### ABOUT THIS TASK
Find how many lines in the material hold the word "diferentes", then state that number and nothing more.

### PROVIDED DATA
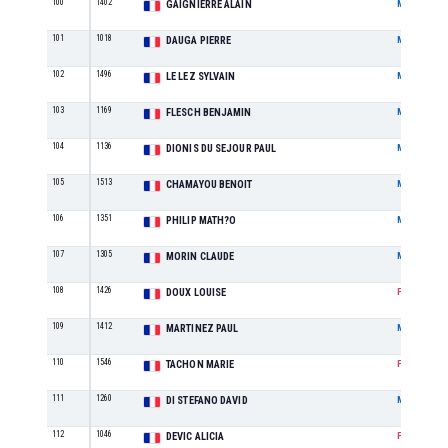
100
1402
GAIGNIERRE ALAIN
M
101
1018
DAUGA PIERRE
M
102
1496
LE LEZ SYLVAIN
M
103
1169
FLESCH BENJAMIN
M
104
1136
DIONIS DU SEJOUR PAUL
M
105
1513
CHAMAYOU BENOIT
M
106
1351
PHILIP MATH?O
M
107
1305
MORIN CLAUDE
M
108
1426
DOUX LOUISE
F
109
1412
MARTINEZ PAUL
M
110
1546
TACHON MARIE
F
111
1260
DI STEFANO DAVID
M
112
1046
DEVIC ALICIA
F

...

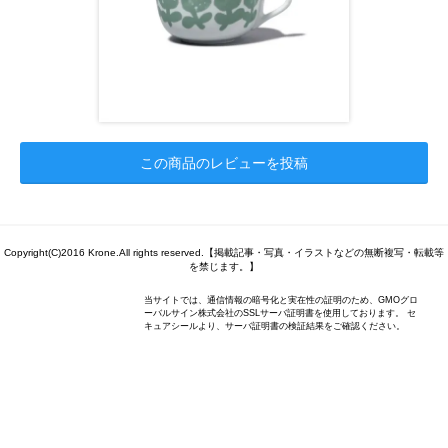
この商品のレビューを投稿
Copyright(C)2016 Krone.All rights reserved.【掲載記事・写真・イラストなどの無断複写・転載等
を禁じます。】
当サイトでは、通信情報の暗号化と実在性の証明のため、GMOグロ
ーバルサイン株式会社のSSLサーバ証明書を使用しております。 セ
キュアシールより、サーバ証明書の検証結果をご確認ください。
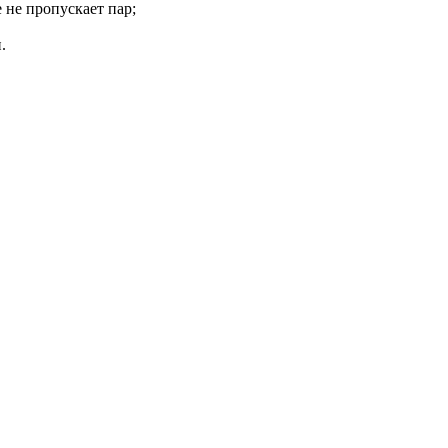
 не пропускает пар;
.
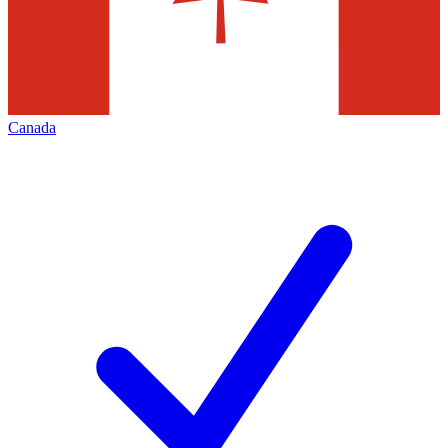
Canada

---

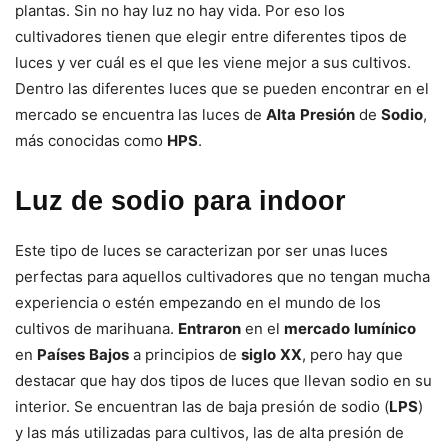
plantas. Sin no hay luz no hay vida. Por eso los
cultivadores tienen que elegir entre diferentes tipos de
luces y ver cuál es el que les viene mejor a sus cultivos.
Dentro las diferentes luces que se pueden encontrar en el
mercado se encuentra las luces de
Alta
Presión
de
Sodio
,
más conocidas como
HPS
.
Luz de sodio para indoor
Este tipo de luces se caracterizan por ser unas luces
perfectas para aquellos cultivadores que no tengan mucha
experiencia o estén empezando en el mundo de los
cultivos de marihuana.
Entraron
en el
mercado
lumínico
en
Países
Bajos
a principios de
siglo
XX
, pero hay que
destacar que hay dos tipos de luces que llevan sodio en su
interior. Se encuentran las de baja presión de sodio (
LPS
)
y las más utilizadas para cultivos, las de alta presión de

### ANSWER FOR THE TASK
2